Siu Nim Tau, as was mentioned before in the thread, is designed for establishing your root/base. I was taught that SNT is designed for establishing your identity in space, the limits of your limbs without distorting your Centerline, while allowing for both arms to be able to back each other up for the most part without needing to turn your body. It seems that in the above example, the Centerline is distorted such that the practitioner would be standing with a twisted body rather than with the shoulders squared up as they typically are in the trapping range, not allowing for the arms to be able to back each other up simultaneously. If the shoulders are square, the arms then can move at the same or similar speeds, no? (dominant side argument aside for now.) 

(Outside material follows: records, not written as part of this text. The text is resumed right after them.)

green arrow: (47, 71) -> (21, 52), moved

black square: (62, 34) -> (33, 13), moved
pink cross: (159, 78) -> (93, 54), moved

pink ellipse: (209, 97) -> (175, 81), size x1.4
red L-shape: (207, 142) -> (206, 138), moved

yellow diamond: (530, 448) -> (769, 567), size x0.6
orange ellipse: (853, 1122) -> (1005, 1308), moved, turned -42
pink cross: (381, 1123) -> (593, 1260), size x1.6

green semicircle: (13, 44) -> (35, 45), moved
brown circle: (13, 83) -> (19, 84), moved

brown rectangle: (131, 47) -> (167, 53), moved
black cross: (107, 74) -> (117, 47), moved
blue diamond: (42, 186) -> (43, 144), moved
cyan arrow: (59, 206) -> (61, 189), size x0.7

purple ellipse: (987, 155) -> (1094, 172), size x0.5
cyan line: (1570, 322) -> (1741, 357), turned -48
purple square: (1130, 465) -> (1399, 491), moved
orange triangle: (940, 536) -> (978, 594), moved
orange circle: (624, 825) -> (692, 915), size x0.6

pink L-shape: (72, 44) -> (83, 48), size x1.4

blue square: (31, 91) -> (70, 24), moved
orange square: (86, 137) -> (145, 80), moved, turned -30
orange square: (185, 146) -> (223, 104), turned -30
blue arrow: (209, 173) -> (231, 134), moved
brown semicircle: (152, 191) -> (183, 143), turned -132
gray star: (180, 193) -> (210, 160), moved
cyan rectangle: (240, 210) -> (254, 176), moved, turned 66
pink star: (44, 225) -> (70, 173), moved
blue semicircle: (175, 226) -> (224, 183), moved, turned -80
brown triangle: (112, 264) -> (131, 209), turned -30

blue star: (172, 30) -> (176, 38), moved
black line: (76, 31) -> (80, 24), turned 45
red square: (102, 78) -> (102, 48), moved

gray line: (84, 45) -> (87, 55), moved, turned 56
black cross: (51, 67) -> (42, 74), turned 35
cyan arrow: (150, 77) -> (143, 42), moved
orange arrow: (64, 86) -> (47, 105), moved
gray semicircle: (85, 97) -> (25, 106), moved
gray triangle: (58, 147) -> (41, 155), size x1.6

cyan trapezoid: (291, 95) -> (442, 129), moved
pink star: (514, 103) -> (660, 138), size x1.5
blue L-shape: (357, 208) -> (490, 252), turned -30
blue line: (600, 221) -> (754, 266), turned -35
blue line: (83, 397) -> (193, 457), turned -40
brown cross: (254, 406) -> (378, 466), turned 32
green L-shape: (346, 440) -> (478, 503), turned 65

Your Sifu may have also had you speed up the form because he wanted to move on the that particular class to other things that day. I'd say talk to your Sifu about it and get his input. After all, he is your teacher, not us here. Also, if you're having trouble with the form right now (getting the moves/sequence), you may want to ask one of your sihing to help you for a bit after class on occasion. 

Just my thoughts.


----------



## Domino (Sep 7, 2011)

Sometimes slow, sometimes a little more but do it how you feel, also what Hung Fa said, I just asked sifu one day and he lets us do it how we feel to. The speed is for class progression.


----------



## WC_lun (Sep 7, 2011)

Slow to learn precision so your structures are correct.  Fast to see what has been learned into your body memory and what has not, so you or rather your instructor knows what his students need to work on specofocally.


----------



## mook jong man (Sep 7, 2011)

It is performed slowly so that you can put your mind into each and every movement with the utmost concentration , if you can still maintain this focus while doing it fast , then theoretically you could perform it fast.  But most people cannot do this hence the reason for it being performed slowly.


----------



## Eric_H (Sep 7, 2011)

The form can be done many ways depending on your training focus, already touched on in this thread are:

Root
Chi/Relaxation
Precision
Mental stillness
And they are best practiced slow.

You can also practice SNT with focus on Faat Jing (whipped power) that one will move quicker out of necessity.


----------